Luckily, work on the anchor-server communication network is proceeding smoothly. There were some hiccups early on with nonfunctional equipment, but we secured replacements and the networking software has been tested successfully between one anchor and one server. The next step is to test with multiple anchors and one server, which is happening this week per the initial Gantt schedule.

I think we are about a week behind on 2 of the 3 parts than we expected to be. But this is still the design phase and we have a lot of slack so hopefully, we can quickly get back on track.

Our updated Gantt Chart is below:

Gantt Chart for 02/15

Udit’s Status Report for 2/15/20

What was done this week:

The focus of this week was about doing enough preliminary work to validate our design decisions.

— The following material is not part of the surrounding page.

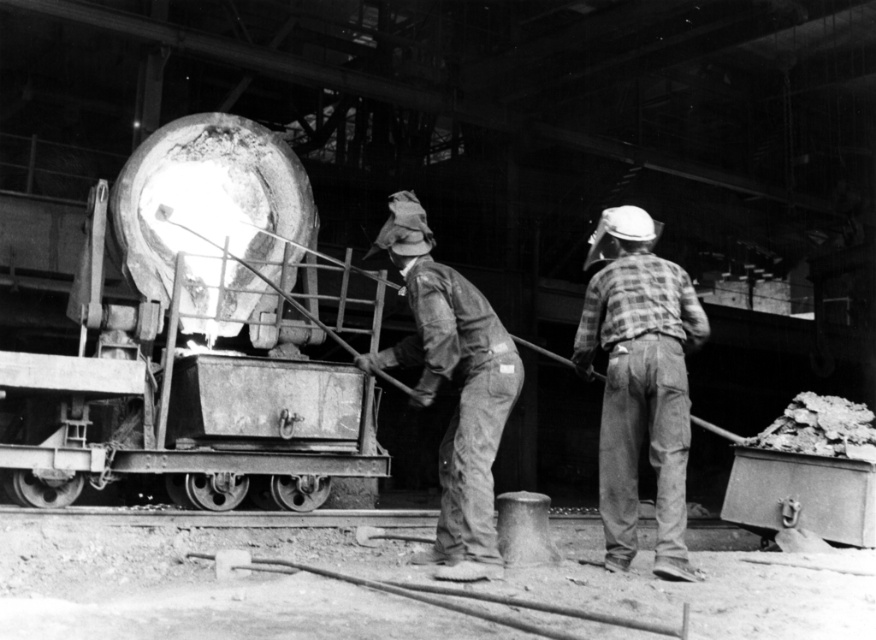 What do you see at coordinates (640, 384) in the screenshot? This screenshot has height=640, width=876. I see `plaid fabric shirt at right` at bounding box center [640, 384].

Between plaid fabric shirt at right and rusty metal shovel at center, which one has less height?

plaid fabric shirt at right

Locate an element on the screen. The image size is (876, 640). plaid fabric shirt at right is located at coordinates (640, 384).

For me, that meant doing enough research to feel confident about a timing solution that would work on paper.  I have extremely struggled with this goal. I feel like I do not have the technical expertise to understand many of the words I am reading.

Here is a summary of my research:

  • We need <10 ns accuracy between anchors to have a semi-accurate localization
  • There exist TDoA schemes that work without accurate time-sync but seemingly only in research papers and their accuracy results have been insufficient for our requirements
  • I have found at least 2-3 other systems who claim their TDoA anchors use a 38.4MHz TCXO oscillator with a UWB receiver with time sync over UWB with syncs every 150ms
    • Problem is, I don’t understand how any of this works. How does a clock at that slow speed ensure the precision of nanoseconds?
    • Why doesn’t a RPi clock with GHz speed not give nanosecond accuracy with sync?

Frankly, much of this is confusing me and I think I need faculty help. Tamal told me that the RPi clock should theoretically suffice, so I have been trying to get a Rpi4 connected and write a time measuring sync.

The first RPi I got didn’t work and then setting up headless (without a display) took a while. I have not written time code but I have the RPi setup.